#### **Author: Wissem Khlifi**
# 00 - Environment Setup

 

---
## Setup

### Get the GCP project ID from the gcloud configuration

In [1]:
project = !gcloud config get-value project
PROJECT_ID = project[0]
PROJECT_ID

'genai-demo-2024'

###  Define the region for GCP services

In [5]:
REGION = 'us-central1'

### Import necessary packages

In [6]:
from google.cloud import storage
from google.cloud import bigquery

import pandas as pd
from sklearn import datasets

### Initialize clients for GCP services

In [7]:
gcs = storage.Client(project = PROJECT_ID)
bq = bigquery.Client(project = PROJECT_ID)

### Set parameters

In [8]:
BUCKET = PROJECT_ID

---
### Create Storage Bucket
Check to see if bucket already exist and create if missing:
- [GCS Python Client](https://cloud.google.com/python/docs/reference/storage/latest/google.cloud.storage.client.Client)

In [9]:
if not gcs.lookup_bucket(BUCKET):
    bucketDef = gcs.bucket(BUCKET)
    bucket = gcs.create_bucket(bucketDef, project=PROJECT_ID, location=REGION)
    print(f'Created Bucket: {gcs.lookup_bucket(BUCKET).name}')
else:
    bucketDef = gcs.bucket(BUCKET)
    print(f'Bucket already exist: {bucketDef.name}')

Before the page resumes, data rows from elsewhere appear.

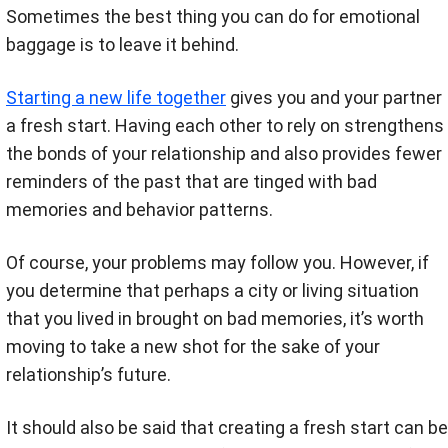
Sometimes the best thing you can do for emotional
baggage is to leave it behind.
Starting a new life together
gives you and your partner
a fresh start. Having each other to rely on strengthens
the bonds of your relationship and also provides fewer
reminders of the past that are tinged with bad
memories and behavior patterns.
Of course, your problems may follow you. However, if
you determine that perhaps a city or living situation
that you lived in brought on bad memories, it’s worth
moving to take a new shot for the sake of your
relationship’s future.
It should also be said that creating a fresh start can be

Bucket already exist: genai-demo-2024


In [10]:
print(f'Review the storage bucket in the console here:\nhttps://console.cloud.google.com/storage/browser/{PROJECT_ID};tab=objects&project={PROJECT_ID}')

Review the storage bucket in the console here:
https://console.cloud.google.com/storage/browser/genai-demo-2024;tab=objects&project=genai-demo-2024


---
<a id = 'permissions'></a>
## Service Account & Permissions

This notebook instance is running as a service account in GCP.  This service account will also be used to run other services in Vertex AI like training jobs and pipelines.  The service account will need permission to interact with object in Cloud Storage which requires the role ([roles/storage.objectAdmin](https://cloud.google.com/storage/docs/access-control/iam-roles)).  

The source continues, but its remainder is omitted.